08 Apr 2014

Medics with Poor English Language Skills ‘Face Axe’

Doctors and nurses in the UK who cannot communicate clearly in English face being struck off under new regulations.

Other health workers could also be given the boot if their language skills aren’t deemed to be up to scratch.

It is part of a new draft Bill published by the country’s Law Commission that will unite the nine bodies currently covering healthcare nationwide, allowing them to work from a single legislative framework.

Organisations including the Nursing and Midwifery Council (NMC) and the General Medical Council (GMC) are bound by different rules on what they can do.

New powers, however, would allow regulators to proactively investigate instances of suspected poor conduct and practice whenever they come to their attention.
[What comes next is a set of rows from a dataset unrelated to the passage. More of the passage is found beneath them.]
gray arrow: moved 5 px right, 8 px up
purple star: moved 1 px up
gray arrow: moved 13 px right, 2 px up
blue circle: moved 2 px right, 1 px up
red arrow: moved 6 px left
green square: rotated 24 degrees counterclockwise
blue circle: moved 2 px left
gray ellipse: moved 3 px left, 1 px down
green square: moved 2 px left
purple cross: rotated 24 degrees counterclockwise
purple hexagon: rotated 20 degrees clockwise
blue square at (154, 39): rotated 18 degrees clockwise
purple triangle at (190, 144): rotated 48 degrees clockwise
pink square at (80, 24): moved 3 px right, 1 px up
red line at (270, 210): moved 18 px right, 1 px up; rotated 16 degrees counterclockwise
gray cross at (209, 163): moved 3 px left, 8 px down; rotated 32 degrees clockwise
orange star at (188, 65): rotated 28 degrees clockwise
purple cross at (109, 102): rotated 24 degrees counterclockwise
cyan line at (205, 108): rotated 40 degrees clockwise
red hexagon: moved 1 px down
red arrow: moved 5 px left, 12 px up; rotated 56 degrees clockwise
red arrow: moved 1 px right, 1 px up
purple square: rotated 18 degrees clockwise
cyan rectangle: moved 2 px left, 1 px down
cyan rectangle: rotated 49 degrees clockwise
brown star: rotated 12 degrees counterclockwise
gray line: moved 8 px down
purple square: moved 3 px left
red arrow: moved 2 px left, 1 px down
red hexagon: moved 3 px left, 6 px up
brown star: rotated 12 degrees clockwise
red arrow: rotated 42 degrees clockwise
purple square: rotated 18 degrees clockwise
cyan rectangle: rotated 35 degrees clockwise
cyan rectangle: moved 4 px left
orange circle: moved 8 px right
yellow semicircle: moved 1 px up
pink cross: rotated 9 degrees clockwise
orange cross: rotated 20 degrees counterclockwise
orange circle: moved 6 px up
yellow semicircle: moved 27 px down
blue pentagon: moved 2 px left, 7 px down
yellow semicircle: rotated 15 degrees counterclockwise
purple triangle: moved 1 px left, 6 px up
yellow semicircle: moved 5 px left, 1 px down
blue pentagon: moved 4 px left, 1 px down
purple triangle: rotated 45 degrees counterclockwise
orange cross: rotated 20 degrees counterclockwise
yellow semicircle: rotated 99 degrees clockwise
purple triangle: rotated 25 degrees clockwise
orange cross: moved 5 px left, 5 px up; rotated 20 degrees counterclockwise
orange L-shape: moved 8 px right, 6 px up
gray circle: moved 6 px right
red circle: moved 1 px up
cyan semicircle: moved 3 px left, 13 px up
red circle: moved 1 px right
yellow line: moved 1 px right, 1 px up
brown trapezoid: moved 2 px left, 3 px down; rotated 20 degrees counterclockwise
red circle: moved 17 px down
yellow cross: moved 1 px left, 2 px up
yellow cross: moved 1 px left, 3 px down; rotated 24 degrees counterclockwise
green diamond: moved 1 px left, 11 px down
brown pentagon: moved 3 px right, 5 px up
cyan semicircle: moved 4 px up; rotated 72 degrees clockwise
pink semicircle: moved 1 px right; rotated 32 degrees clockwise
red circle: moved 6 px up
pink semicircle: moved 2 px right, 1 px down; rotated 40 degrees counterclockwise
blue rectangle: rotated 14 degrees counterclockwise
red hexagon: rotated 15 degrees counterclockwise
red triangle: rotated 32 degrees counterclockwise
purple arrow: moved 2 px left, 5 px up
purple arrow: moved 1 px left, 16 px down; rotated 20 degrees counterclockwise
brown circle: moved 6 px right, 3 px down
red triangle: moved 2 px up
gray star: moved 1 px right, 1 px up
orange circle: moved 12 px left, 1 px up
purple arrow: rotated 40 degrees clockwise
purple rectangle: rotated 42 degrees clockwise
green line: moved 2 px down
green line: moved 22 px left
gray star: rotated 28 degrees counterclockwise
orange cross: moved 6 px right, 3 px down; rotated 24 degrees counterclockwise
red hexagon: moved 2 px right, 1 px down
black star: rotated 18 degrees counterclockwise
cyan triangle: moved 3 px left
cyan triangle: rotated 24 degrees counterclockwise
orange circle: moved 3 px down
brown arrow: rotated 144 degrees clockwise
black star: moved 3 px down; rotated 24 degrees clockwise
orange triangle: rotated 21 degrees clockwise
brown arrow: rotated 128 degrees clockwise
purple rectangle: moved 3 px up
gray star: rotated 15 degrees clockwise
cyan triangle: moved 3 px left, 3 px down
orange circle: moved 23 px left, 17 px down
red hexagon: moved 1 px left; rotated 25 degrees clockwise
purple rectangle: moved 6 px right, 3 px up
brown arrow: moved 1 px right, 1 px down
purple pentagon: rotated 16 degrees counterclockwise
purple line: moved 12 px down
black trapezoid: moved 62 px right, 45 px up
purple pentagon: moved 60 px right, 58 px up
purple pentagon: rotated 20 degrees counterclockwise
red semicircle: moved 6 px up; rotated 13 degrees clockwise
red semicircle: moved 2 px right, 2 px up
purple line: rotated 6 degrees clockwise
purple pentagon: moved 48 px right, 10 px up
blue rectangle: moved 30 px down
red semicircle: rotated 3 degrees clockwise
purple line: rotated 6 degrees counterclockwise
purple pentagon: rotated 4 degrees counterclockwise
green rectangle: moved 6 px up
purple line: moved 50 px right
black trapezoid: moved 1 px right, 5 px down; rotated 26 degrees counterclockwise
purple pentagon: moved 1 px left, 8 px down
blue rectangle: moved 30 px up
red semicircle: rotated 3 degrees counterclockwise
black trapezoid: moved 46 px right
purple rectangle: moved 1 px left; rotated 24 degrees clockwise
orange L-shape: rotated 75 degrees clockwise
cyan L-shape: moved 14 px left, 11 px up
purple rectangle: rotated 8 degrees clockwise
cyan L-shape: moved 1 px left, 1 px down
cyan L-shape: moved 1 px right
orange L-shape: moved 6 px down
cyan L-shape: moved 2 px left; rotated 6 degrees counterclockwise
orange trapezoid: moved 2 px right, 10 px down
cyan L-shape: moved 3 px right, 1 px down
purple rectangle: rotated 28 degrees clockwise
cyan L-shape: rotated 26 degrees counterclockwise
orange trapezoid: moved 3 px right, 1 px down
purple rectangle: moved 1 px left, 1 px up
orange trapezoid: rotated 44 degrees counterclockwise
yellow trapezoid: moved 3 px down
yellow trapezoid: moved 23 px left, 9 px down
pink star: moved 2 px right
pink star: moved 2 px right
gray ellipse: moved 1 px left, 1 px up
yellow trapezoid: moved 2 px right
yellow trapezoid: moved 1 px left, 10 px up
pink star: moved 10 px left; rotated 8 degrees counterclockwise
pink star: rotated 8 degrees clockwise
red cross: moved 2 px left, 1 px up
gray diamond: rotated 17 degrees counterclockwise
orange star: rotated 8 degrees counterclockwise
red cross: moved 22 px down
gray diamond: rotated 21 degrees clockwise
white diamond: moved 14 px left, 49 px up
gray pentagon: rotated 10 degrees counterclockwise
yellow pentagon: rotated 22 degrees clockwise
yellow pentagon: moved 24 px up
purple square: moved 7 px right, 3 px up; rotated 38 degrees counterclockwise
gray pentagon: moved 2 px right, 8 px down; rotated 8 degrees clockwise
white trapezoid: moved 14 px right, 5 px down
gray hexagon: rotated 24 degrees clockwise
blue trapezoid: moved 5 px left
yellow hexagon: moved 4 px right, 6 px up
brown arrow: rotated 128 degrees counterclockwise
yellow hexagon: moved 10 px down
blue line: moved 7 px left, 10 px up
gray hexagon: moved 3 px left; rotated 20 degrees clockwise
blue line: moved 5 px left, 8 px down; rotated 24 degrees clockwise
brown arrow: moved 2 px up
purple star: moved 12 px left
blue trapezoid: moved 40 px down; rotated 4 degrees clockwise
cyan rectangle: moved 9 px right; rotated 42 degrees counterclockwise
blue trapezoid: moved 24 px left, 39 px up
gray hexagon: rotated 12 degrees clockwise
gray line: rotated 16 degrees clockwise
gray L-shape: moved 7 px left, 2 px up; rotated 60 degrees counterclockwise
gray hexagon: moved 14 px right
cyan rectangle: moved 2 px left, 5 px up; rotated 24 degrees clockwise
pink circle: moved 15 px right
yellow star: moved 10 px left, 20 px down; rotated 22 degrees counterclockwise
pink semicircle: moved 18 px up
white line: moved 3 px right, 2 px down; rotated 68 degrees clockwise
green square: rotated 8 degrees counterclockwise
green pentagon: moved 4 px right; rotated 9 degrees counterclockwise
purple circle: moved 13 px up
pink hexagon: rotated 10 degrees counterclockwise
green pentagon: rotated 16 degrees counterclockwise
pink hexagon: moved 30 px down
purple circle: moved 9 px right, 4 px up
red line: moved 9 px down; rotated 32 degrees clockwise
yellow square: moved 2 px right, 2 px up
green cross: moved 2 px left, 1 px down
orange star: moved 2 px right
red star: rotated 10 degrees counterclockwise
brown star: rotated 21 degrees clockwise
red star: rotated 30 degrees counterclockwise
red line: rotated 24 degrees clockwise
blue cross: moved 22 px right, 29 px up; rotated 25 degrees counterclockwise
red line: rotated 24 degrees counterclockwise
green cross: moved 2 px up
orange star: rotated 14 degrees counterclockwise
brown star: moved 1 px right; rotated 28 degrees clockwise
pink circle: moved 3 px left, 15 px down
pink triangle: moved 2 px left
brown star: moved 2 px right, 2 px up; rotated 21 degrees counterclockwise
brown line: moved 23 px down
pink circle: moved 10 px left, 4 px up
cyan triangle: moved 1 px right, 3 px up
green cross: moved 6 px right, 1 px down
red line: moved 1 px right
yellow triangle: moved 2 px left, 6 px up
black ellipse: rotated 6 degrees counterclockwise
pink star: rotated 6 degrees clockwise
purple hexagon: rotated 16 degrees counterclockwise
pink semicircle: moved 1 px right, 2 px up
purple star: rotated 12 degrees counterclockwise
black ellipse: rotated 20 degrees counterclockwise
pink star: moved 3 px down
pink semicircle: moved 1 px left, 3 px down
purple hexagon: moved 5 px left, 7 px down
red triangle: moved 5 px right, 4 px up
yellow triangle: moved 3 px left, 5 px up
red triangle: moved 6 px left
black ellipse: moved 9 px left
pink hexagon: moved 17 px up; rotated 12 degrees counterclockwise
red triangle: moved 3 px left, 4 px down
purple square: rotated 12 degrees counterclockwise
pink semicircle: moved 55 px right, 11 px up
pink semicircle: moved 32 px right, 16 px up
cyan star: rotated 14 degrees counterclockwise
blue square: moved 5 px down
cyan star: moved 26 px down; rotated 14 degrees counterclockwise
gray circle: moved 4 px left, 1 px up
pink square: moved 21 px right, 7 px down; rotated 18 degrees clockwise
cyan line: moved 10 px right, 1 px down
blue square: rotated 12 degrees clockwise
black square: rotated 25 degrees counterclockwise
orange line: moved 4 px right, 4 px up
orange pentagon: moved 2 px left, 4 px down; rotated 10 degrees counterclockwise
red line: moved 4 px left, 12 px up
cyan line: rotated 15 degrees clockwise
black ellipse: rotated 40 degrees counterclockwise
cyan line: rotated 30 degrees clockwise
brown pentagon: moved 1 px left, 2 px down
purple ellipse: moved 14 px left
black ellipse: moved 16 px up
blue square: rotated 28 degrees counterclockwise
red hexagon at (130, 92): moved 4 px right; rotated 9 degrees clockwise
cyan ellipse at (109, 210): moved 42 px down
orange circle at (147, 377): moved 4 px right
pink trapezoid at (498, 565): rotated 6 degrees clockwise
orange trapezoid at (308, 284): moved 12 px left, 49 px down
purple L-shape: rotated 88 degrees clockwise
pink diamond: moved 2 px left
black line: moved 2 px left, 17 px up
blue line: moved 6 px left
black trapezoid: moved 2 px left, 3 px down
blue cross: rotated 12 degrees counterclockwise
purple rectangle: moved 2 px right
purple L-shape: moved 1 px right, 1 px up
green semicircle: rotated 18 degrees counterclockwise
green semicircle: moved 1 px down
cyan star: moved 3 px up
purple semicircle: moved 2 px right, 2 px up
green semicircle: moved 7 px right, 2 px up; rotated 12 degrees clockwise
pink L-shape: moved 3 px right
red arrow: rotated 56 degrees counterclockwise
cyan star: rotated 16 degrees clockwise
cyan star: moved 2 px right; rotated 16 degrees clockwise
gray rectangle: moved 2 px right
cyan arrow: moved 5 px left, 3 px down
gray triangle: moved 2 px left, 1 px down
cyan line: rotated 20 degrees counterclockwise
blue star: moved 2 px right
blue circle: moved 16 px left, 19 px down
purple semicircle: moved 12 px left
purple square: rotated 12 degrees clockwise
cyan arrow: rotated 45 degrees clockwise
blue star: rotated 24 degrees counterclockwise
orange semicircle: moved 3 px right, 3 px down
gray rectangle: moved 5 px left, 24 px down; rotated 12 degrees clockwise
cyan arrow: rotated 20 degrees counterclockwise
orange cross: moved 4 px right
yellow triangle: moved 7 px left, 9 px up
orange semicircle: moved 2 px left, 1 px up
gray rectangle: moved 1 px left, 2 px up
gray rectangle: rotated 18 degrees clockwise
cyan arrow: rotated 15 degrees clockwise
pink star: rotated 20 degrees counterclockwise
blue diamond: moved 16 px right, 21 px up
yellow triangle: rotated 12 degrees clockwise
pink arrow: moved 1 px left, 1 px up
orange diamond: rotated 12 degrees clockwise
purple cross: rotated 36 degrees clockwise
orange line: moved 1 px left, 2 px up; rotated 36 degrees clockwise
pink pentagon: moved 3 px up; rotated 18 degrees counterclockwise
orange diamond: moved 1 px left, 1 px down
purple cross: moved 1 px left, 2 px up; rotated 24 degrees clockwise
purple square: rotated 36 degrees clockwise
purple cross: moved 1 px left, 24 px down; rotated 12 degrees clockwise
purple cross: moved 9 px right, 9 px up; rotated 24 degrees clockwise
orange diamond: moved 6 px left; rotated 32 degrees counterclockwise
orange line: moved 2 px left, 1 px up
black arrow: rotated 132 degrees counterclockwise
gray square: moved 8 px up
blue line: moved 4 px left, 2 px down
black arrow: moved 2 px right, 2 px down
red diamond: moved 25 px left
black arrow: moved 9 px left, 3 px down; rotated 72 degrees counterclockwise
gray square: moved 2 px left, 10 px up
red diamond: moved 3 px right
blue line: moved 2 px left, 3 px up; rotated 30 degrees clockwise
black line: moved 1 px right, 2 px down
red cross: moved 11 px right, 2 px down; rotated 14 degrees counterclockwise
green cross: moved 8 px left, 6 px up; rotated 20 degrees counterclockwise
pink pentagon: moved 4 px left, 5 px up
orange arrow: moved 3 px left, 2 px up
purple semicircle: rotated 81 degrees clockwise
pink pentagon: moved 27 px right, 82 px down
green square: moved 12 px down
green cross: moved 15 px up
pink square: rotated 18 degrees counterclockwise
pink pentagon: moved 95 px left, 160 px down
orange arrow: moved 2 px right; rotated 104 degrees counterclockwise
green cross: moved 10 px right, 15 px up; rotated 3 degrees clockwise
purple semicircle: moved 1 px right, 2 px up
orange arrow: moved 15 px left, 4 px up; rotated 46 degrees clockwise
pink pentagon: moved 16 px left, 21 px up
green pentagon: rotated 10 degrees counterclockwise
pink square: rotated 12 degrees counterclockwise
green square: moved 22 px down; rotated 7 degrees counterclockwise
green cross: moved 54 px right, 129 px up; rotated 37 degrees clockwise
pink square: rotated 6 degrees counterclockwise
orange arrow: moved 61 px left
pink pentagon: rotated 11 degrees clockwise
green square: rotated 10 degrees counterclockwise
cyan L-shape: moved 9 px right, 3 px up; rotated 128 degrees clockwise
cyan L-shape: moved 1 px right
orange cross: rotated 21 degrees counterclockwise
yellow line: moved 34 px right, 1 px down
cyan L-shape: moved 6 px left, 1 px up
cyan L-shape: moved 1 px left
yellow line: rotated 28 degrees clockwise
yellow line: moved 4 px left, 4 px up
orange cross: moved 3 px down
At present, some can only investigate once they have received a formal complaint.

Patient protection

For the very first time, regulators will be able to discipline or strike off professionals who are not able to communicate clearly in English to patients.

They will also be able to reconsider cases that have been closed in the past following a mistake or error.

A process of revalidation – where professionals undergo “MOTs” to ensure they are still fit to practice – will be extended from doctors to all health and social care professionals, while schemes could be introduced to ban unregulated workers from providing services.

Nicholas Paines QC, the commissioner leading the project for England and Wales, claims the regulations are in the best interests of patients.

“Our recommended reforms place patient protection firmly at the heart of a new legal framework,” he said.

“If implemented, they will enhance the autonomy of the regulators, empower them to respond more quickly and effectively to emerging public health concerns and enable them to meet the demands of a modern, devolved health and social care sector.”

Language tests

The nine regulators are responsible for around 1.4 million workers across 32 health and social care roles, although they have limited powers to remove workers with poor communication skills once they are registered.

But the Bill will put all of them on the same footing when it comes to being able to test the language competency of health workers.

It will grant the power to test the language skills of any person applying to be on the register if specific issues are raised about their lack of proficiency.